Below are records to transcribe exactly, without their pictures.

* * * * * * *

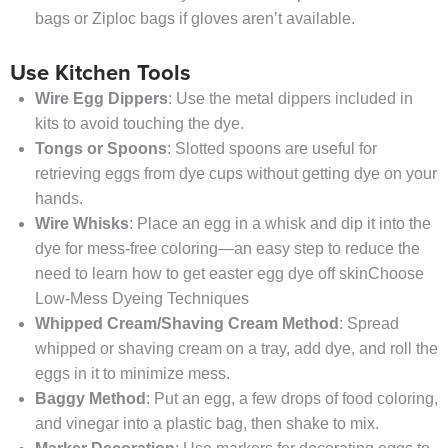
bags or Ziploc bags if gloves aren’t available.
Use Kitchen Tools
Wire Egg Dippers
: Use the metal dippers included in
kits to avoid touching the dye.
Tongs or Spoons
: Slotted spoons are useful for
retrieving eggs from dye cups without getting dye on your
hands.
Wire Whisks
: Place an egg in a whisk and dip it into the
dye for mess-free coloring—an easy step to reduce the
need to learn how to get easter egg dye off skinChoose
Low-Mess Dyeing Techniques
Whipped Cream/Shaving Cream Method
: Spread
whipped or shaving cream on a tray, add dye, and roll the
eggs in it to minimize mess.
Baggy Method
: Put an egg, a few drops of food coloring,
and vinegar into a plastic bag, then shake to mix.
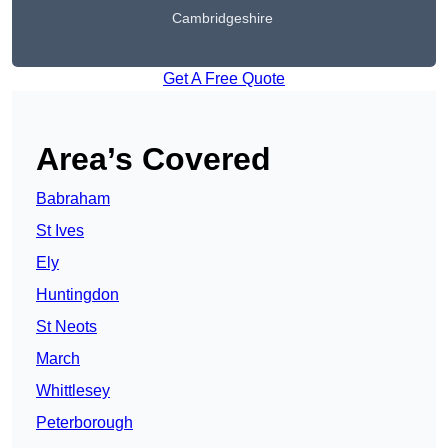
Cambridgeshire
Get A Free Quote
Area’s Covered
Babraham
St Ives
Ely
Huntingdon
St Neots
March
Whittlesey
Peterborough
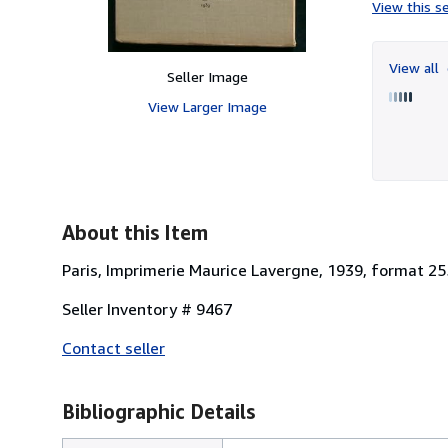
View this se
View all
Seller Image
View Larger Image
About this Item
Paris, Imprimerie Maurice Lavergne, 1939, format 25
Seller Inventory # 9467
Contact seller
Bibliographic Details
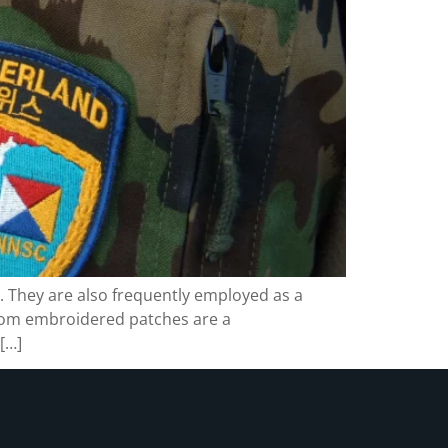
. They are also frequently employed as a
stom embroidered patches are a
[…]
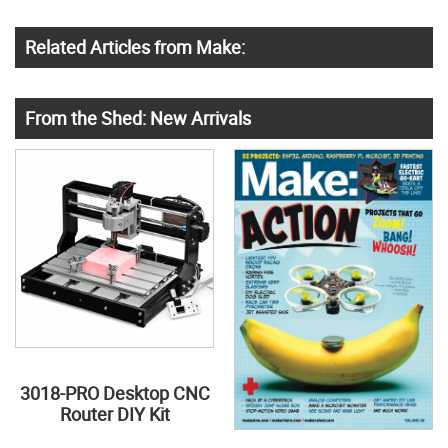
Related Articles from Make:
From the Shed: New Arrivals
3018-PRO Desktop CNC
Router DIY Kit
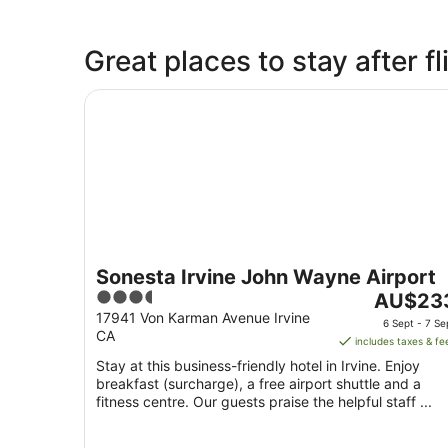
Great places to stay after 
Sonesta Irvine John Wayne Airport
Sonesta Irvine John Wayne Airport
3.5
The
AU$23
out
price
17941 Von Karman Avenue Irvine
6 Sept - 7 Se
CA
of
is
includes taxes & fe
5
AU$233
Stay at this business-friendly hotel in Irvine. Enjoy
per
breakfast (surcharge), a free airport shuttle and a
night
fitness centre. Our guests praise the helpful staff ...
from
6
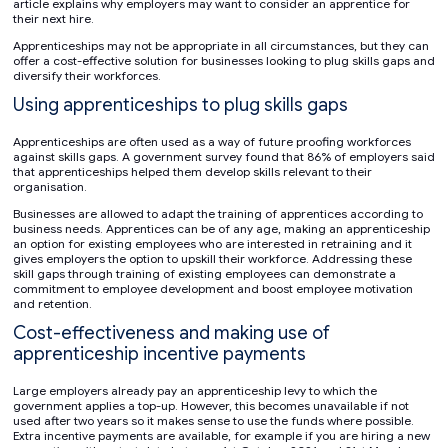
article explains why employers may want to consider an apprentice for
their next hire.
Apprenticeships may not be appropriate in all circumstances, but they can
offer a cost-effective solution for businesses looking to plug skills gaps and
diversify their workforces.
Using apprenticeships to plug skills gaps
Apprenticeships are often used as a way of future proofing workforces
against skills gaps. A government survey found that 86% of employers said
that apprenticeships helped them develop skills relevant to their
organisation.
Businesses are allowed to adapt the training of apprentices according to
business needs. Apprentices can be of any age, making an apprenticeship
an option for existing employees who are interested in retraining and it
gives employers the option to upskill their workforce. Addressing these
skill gaps through training of existing employees can demonstrate a
commitment to employee development and boost employee motivation
and retention.
Cost-effectiveness and making use of
apprenticeship incentive payments
Large employers already pay an apprenticeship levy to which the
government applies a top-up. However, this becomes unavailable if not
used after two years so it makes sense to use the funds where possible.
Extra incentive payments are available, for example if you are hiring a new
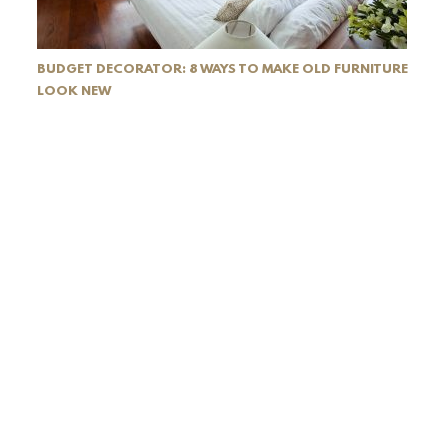
BUDGET DECORATOR: 8 WAYS TO MAKE OLD FURNITURE
LOOK NEW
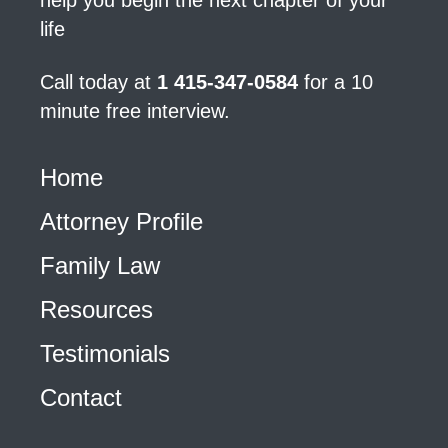
help you begin the next chapter of your
life
Call today at
1 415-347-0584
for a 10
minute free interview.
Home
Attorney Profile
Family Law
Resources
Testimonials
Contact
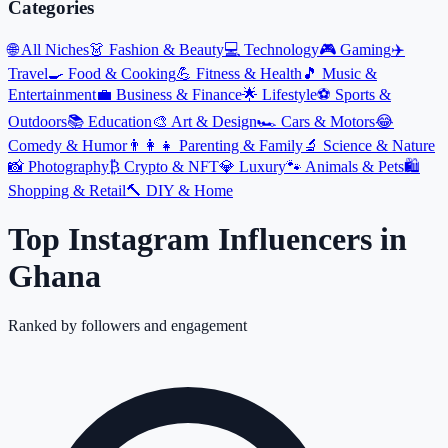
Categories
🌐
All Niches
👗
Fashion & Beauty
💻
Technology
🎮
Gaming
✈️
Travel
🍳
Food & Cooking
💪
Fitness & Health
🎵
Music &
Entertainment
💼
Business & Finance
🌟
Lifestyle
⚽
Sports &
Outdoors
📚
Education
🎨
Art & Design
🏎️
Cars & Motors
😂
Comedy & Humor
👨‍👩‍👧
Parenting & Family
🔬
Science & Nature
📸
Photography
₿
Crypto & NFT
💎
Luxury
🐾
Animals & Pets
🛍️
Shopping & Retail
🔨
DIY & Home
Top Instagram Influencers
in
Ghana
Ranked by followers and engagement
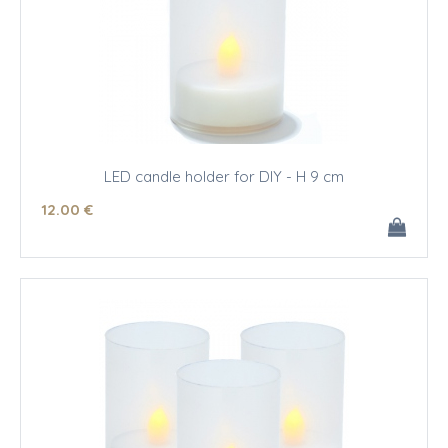
LED candle holder for DIY - H 9 cm
12
.00
€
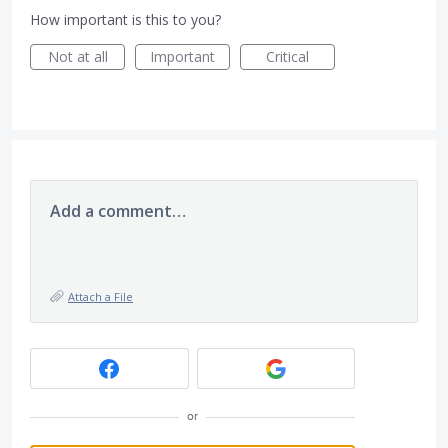
How important is this to you?
Not at all
Important
Critical
Add a comment…
Attach a File
or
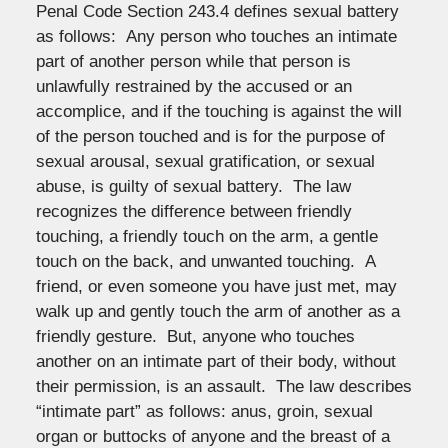
Penal Code Section 243.4 defines sexual battery
as follows: Any person who touches an intimate
part of another person while that person is
unlawfully restrained by the accused or an
accomplice, and if the touching is against the will
of the person touched and is for the purpose of
sexual arousal, sexual gratification, or sexual
abuse, is guilty of sexual battery. The law
recognizes the difference between friendly
touching, a friendly touch on the arm, a gentle
touch on the back, and unwanted touching. A
friend, or even someone you have just met, may
walk up and gently touch the arm of another as a
friendly gesture. But, anyone who touches
another on an intimate part of their body, without
their permission, is an assault. The law describes
“intimate part” as follows: anus, groin, sexual
organ or buttocks of anyone and the breast of a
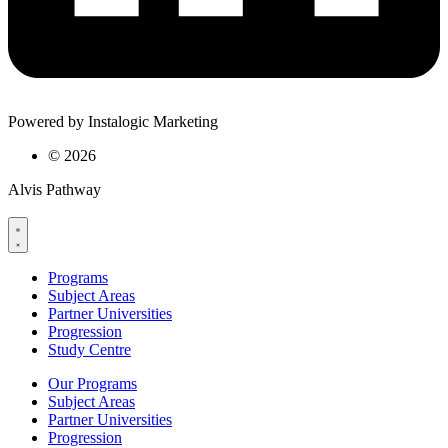
Powered by Instalogic Marketing
©
2026
Alvis Pathway
Programs
Subject Areas
Partner Universities
Progression
Study Centre
Our Programs
Subject Areas
Partner Universities
Progression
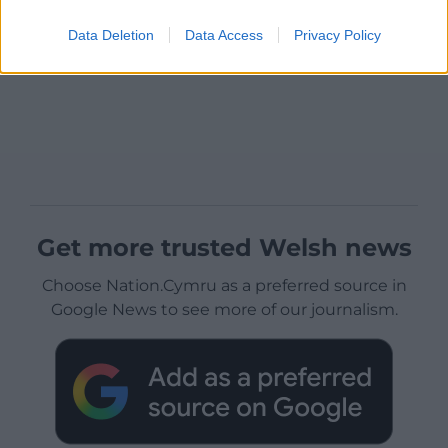
Data Deletion
Data Access
Privacy Policy
Get more trusted Welsh news
Choose Nation.Cymru as a preferred source in
Google News to see more of our journalism.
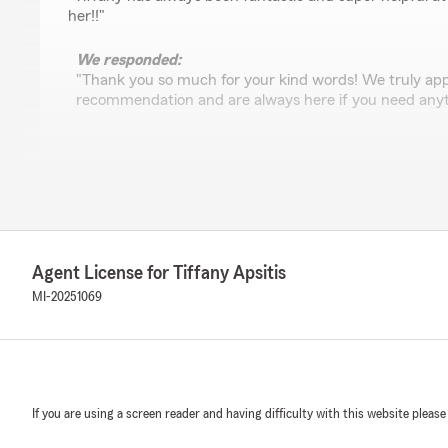
her!!"
We responded:
"Thank you so much for your kind words! We truly app
recommendation and are always here if you need anyt
Andrea Cosey
April 23, 2026
5
out of
5
rating by Andrea Cosey
Agent License for Tiffany Apsitis
"Natasha is awesome! She saved me $50 a month on my
friendly and professional. Highly recommend!"
MI-20251069
We responded:
"Thank you for the kind review! I’m really glad I coul
on your car insurance. It was a pleasure working wit
recommendation, and please reach out anytime if you
If you are using a screen reader and having difficulty with this website please
help reviewing your coverage"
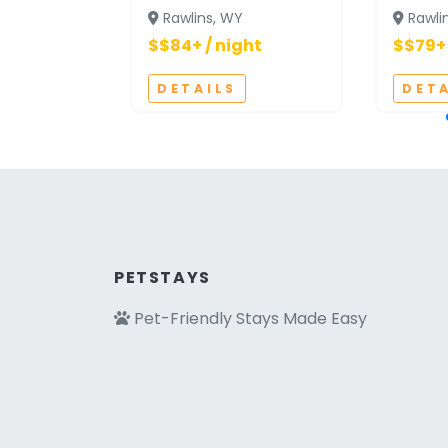
Rawlins, WY
Rawli
$$84+ / night
$$79+ 
DETAILS
DET
PETSTAYS
Pet-Friendly Stays Made Easy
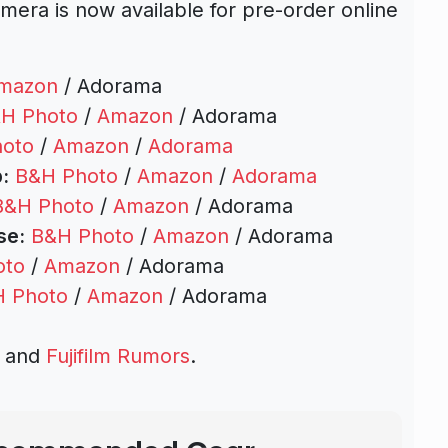
mera is now available for pre-order online
mazon
/ Adorama
H Photo
/
Amazon
/ Adorama
oto
/
Amazon
/
Adorama
:
B&H Photo
/
Amazon
/
Adorama
B&H Photo
/
Amazon
/ Adorama
se:
B&H Photo
/
Amazon
/ Adorama
oto
/
Amazon
/ Adorama
 Photo
/
Amazon
/ Adorama
s and
Fujifilm Rumors
.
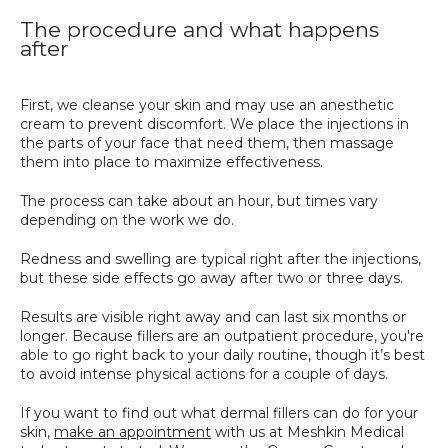
The procedure and what happens
after
First, we cleanse your skin and may use an anesthetic 
cream to prevent discomfort. We place the injections in 
the parts of your face that need them, then massage 
them into place to maximize effectiveness. 
The process can take about an hour, but times vary 
depending on the work we do.
Redness and swelling are typical right after the injections, 
but these side effects go away after two or three days. 
Results are visible right away and can last six months or 
longer. Because fillers are an outpatient procedure, you're 
able to go right back to your daily routine, though it’s best 
to avoid intense physical actions for a couple of days.
If you want to find out what dermal fillers can do for your 
skin, 
make an appointment
 with us at Meshkin Medical 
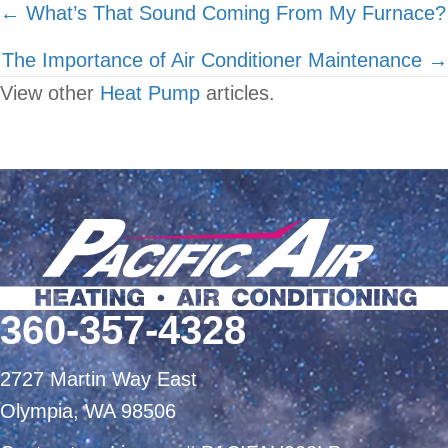
Posts
← What’s That Sound Coming From My Furnace?
navigation
The Importance of Air Conditioner Maintenance →
View other
Heat Pump
articles.
360-357-4328
2727 Martin Way East
Olympia, WA 98506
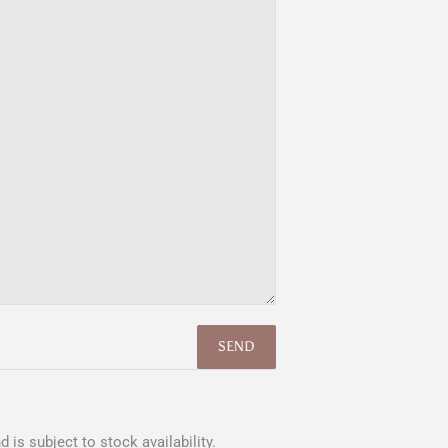
 is subject to stock availability.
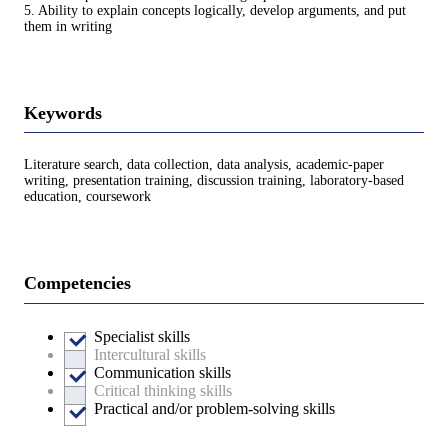
5. Ability to explain concepts logically, develop arguments, and put
them in writing
Keywords
Literature search, data collection, data analysis, academic-paper
writing, presentation training, discussion training, laboratory-based
education, coursework
Competencies
Specialist skills
Intercultural skills
Communication skills
Critical thinking skills
Practical and/or problem-solving skills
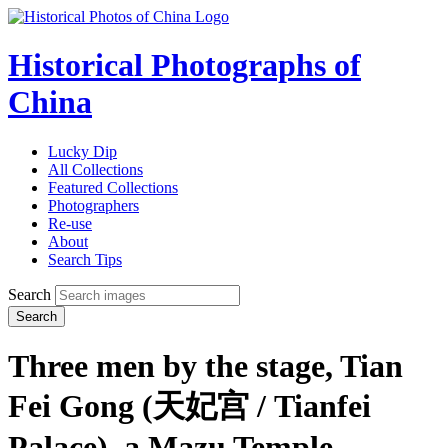
Historical Photographs of
China
Lucky Dip
All Collections
Featured Collections
Photographers
Re-use
About
Search Tips
Search
Search
Three men by the stage, Tian
Fei Gong (天妃宫 / Tianfei
Palace), a Mazu Temple,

* * * * * * *

Problem solution:
bags or Ziploc bags if gloves aren’t available.
Use Kitchen Tools
Wire Egg Dippers
: Use the metal dippers included in
kits to avoid touching the dye.
Tongs or Spoons
: Slotted spoons are useful for
retrieving eggs from dye cups without getting dye on your
hands.
Wire Whisks
: Place an egg in a whisk and dip it into the
dye for mess-free coloring—an easy step to reduce the
need to learn how to get easter egg dye off skinChoose
Low-Mess Dyeing Techniques
Whipped Cream/Shaving Cream Method
: Spread
whipped or shaving cream on a tray, add dye, and roll the
eggs in it to minimize mess.
Baggy Method
: Put an egg, a few drops of food coloring,
and vinegar into a plastic bag, then shake to mix.
Cambridgeshire
Get A Free Quote
Area’s Covered
Babraham
St Ives
Ely
Huntingdon
St Neots
March
Whittlesey
Peterborough
View this se
View all
Seller Image
View Larger Image
About this Item
Paris, Imprimerie Maurice Lavergne, 1939, format 25
Seller Inventory # 9467
Contact seller
Bibliographic Details
. They are also frequently employed as a
stom embroidered patches are a
[…]
Related Articles from Make:
From the Shed: New Arrivals
3018-PRO Desktop CNC
Router DIY Kit
Great places to stay after 
Sonesta Irvine John Wayne Airport
Sonesta Irvine John Wayne Airport
3.5
The
AU$23
out
price
17941 Von Karman Avenue Irvine
6 Sept - 7 Se
CA
of
is
includes taxes & fe
5
AU$233
Stay at this business-friendly hotel in Irvine. Enjoy
per
breakfast (surcharge), a free airport shuttle and a
night
fitness centre. Our guests praise the helpful staff ...
from
6
article explains why employers may want to consider an apprentice for
their next hire.
Apprenticeships may not be appropriate in all circumstances, but they can
offer a cost-effective solution for businesses looking to plug skills gaps and
diversify their workforces.
Using apprenticeships to plug skills gaps
Apprenticeships are often used as a way of future proofing workforces
against skills gaps. A government survey found that 86% of employers said
that apprenticeships helped them develop skills relevant to their
organisation.
Businesses are allowed to adapt the training of apprentices according to
business needs. Apprentices can be of any age, making an apprenticeship
an option for existing employees who are interested in retraining and it
gives employers the option to upskill their workforce. Addressing these
skill gaps through training of existing employees can demonstrate a
commitment to employee development and boost employee motivation
and retention.
Cost-effectiveness and making use of
apprenticeship incentive payments
Large employers already pay an apprenticeship levy to which the
government applies a top-up. However, this becomes unavailable if not
used after two years so it makes sense to use the funds where possible.
Extra incentive payments are available, for example if you are hiring a new
BUDGET DECORATOR: 8 WAYS TO MAKE OLD FURNITURE
LOOK NEW
help you begin the next chapter of your
life
Call today at
1 415-347-0584
for a 10
minute free interview.
Home
Attorney Profile
Family Law
Resources
Testimonials
Contact
Categories
🌐
All Niches
👗
Fashion & Beauty
💻
Technology
🎮
Gaming
✈️
Travel
🍳
Food & Cooking
💪
Fitness & Health
🎵
Music &
Entertainment
💼
Business & Finance
🌟
Lifestyle
⚽
Sports &
Outdoors
📚
Education
🎨
Art & Design
🏎️
Cars & Motors
😂
Comedy & Humor
👨‍👩‍👧
Parenting & Family
🔬
Science & Nature
📸
Photography
₿
Crypto & NFT
💎
Luxury
🐾
Animals & Pets
🛍️
Shopping & Retail
🔨
DIY & Home
Top Instagram Influencers
in
Ghana
Ranked by followers and engagement
LED candle holder for DIY - H 9 cm
12
.00
€
How important is this to you?
Not at all
Important
Critical
Add a comment…
Attach a File
or
Penal Code Section 243.4 defines sexual battery
as follows: Any person who touches an intimate
part of another person while that person is
unlawfully restrained by the accused or an
accomplice, and if the touching is against the will
of the person touched and is for the purpose of
sexual arousal, sexual gratification, or sexual
abuse, is guilty of sexual battery. The law
recognizes the difference between friendly
touching, a friendly touch on the arm, a gentle
touch on the back, and unwanted touching. A
friend, or even someone you have just met, may
walk up and gently touch the arm of another as a
friendly gesture. But, anyone who touches
another on an intimate part of their body, without
their permission, is an assault. The law describes
“intimate part” as follows: anus, groin, sexual
organ or buttocks of anyone and the breast of a
Powered by Instalogic Marketing
©
2026
Alvis Pathway
Programs
Subject Areas
Partner Universities
Progression
Study Centre
Our Programs
Subject Areas
Partner Universities
Progression
Data Deletion
Data Access
Privacy Policy
Get more trusted Welsh news
Choose Nation.Cymru as a preferred source in
Google News to see more of our journalism.
her!!"
We responded:
"Thank you so much for your kind words! We truly app
recommendation and are always here if you need anyt
Andrea Cosey
April 23, 2026
5
out of
5
rating by Andrea Cosey
Agent License for Tiffany Apsitis
"Natasha is awesome! She saved me $50 a month on my
friendly and professional. Highly recommend!"
MI-20251069
We responded:
"Thank you for the kind review! I’m really glad I coul
on your car insurance. It was a pleasure working wit
recommendation, and please reach out anytime if you
If you are using a screen reader and having difficulty with this website please
help reviewing your coverage"
Rawlins, WY
Rawli
$$84+ / night
$$79+ 
DETAILS
DET
PETSTAYS
Pet-Friendly Stays Made Easy
mera is now available for pre-order online
mazon
/ Adorama
H Photo
/
Amazon
/ Adorama
oto
/
Amazon
/
Adorama
:
B&H Photo
/
Amazon
/
Adorama
B&H Photo
/
Amazon
/ Adorama
se:
B&H Photo
/
Amazon
/ Adorama
oto
/
Amazon
/ Adorama
 Photo
/
Amazon
/ Adorama
s and
Fujifilm Rumors
.
The procedure and what happens
after
First, we cleanse your skin and may use an anesthetic 
cream to prevent discomfort. We place the injections in 
the parts of your face that need them, then massage 
them into place to maximize effectiveness. 
The process can take about an hour, but times vary 
depending on the work we do.
Redness and swelling are typical right after the injections, 
but these side effects go away after two or three days. 
Results are visible right away and can last six months or 
longer. Because fillers are an outpatient procedure, you're 
able to go right back to your daily routine, though it’s best 
to avoid intense physical actions for a couple of days.
If you want to find out what dermal fillers can do for your 
skin, 
make an appointment
 with us at Meshkin Medical 
Posts
← What’s That Sound Coming From My Furnace?
navigation
The Importance of Air Conditioner Maintenance →
View other
Heat Pump
articles.
360-357-4328
2727 Martin Way East
Olympia, WA 98506
 is subject to stock availability.
5. Ability to explain concepts logically, develop arguments, and put
them in writing
Keywords
Literature search, data collection, data analysis, academic-paper
writing, presentation training, discussion training, laboratory-based
education, coursework
Competencies
Specialist skills
Intercultural skills
Communication skills
Critical thinking skills
Practical and/or problem-solving skills
Historical Photographs of
China
Lucky Dip
All Collections
Featured Collections
Photographers
Re-use
About
Search Tips
Search
Search
Three men by the stage, Tian
Fei Gong (天妃宫 / Tianfei
Palace), a Mazu Temple,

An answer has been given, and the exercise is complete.